For more than three years I suffered through numerous spiky headaches that gradually increased in length, frequency and intensity. Finally, I'd had enough. I began to research the headaches. Not only did I realize what I had and that I'd inherited them from my mother, [ was sure the cause of my migraines was the hormones in the birth control. My first step was to get off the pill
But the migraines continue fast and fierce, and I developed little ways of coping with the throes of pain: icing my eyes, rubbing my jaw, strictly regulating my sleep, eating regular meals and sipping white wine for a tiny bit of immediate relief.

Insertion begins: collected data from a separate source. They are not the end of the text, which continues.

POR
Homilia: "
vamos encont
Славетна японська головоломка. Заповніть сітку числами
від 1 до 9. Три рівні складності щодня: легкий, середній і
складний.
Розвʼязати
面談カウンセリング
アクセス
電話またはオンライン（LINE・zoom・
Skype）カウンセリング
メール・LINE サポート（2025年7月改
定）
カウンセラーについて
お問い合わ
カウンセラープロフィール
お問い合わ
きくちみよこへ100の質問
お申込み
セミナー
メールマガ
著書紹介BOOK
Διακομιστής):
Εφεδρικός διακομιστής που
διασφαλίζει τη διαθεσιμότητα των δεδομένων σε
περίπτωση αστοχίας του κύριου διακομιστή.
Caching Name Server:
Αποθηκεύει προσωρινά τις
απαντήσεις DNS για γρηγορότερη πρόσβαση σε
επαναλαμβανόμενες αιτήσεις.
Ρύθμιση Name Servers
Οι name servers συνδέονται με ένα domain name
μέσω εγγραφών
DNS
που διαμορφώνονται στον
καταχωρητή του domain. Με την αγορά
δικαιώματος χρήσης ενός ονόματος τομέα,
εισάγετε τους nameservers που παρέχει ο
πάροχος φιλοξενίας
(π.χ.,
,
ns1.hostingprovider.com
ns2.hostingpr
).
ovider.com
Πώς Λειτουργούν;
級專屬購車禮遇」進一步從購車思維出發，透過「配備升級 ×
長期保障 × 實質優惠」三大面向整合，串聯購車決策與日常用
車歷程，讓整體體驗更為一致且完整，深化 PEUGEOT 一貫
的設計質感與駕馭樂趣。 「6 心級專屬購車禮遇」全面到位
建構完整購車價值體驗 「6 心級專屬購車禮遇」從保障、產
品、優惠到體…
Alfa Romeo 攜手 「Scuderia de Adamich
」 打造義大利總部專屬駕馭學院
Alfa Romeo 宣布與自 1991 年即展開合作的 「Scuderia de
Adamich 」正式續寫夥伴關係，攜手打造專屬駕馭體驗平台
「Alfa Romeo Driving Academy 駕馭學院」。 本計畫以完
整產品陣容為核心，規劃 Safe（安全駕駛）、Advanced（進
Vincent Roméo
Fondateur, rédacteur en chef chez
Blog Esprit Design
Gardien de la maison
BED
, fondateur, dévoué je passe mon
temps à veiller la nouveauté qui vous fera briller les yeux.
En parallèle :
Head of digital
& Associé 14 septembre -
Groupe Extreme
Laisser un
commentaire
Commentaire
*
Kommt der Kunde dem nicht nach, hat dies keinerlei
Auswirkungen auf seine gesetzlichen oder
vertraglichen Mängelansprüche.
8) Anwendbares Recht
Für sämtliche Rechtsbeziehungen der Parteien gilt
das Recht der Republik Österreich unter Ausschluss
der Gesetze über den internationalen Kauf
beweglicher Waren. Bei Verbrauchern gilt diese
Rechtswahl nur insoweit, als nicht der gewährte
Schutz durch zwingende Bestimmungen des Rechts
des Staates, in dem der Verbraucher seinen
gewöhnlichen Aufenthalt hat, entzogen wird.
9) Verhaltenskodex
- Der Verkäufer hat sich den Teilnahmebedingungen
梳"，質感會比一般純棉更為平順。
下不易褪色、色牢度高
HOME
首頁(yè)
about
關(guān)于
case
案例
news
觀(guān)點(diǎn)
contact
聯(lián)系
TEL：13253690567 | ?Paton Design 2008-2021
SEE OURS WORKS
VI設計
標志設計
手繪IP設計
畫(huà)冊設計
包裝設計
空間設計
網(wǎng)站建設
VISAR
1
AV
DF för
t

Well into my fourth year of migraine suffering, I finally went to see my doctor. She confirmed the birth control was probably the trigger, but given my family's history--I'd learned that not only my mom but my aunt too had migraines--I likely didn't have a chance. She handed me a prescription for Maxalt, a drug that constricts the swollen blood vessels around the brain that cause the painful throbbing associated with migraines.
The catch with Maxalt, is that, like other migraine medications. you must take it almost before the migraine starts for it to be effective. I had difficulty taking the pill early enough, preferring to pretend a migraine wasn't on the horizon. When I did take it on time, the drug took away the migraine pain but left a sickening nausea and muscle weakness in its wake. I always felt much sicker after taking the medication. Whether the nausea was from the migraine, the Maxalt, or both, I wasn't sure. But the weakness was definitely from the drug in fact, it's a listed side effect. In addition to working on the migraine, it affects the whole body. All these side effects were merely the sunny side of hell.
The day I listened to my mother and aunt chat about how often they popped migraine pills (up to five a week), I knew I had to get off the drug for the sake of my long-term health.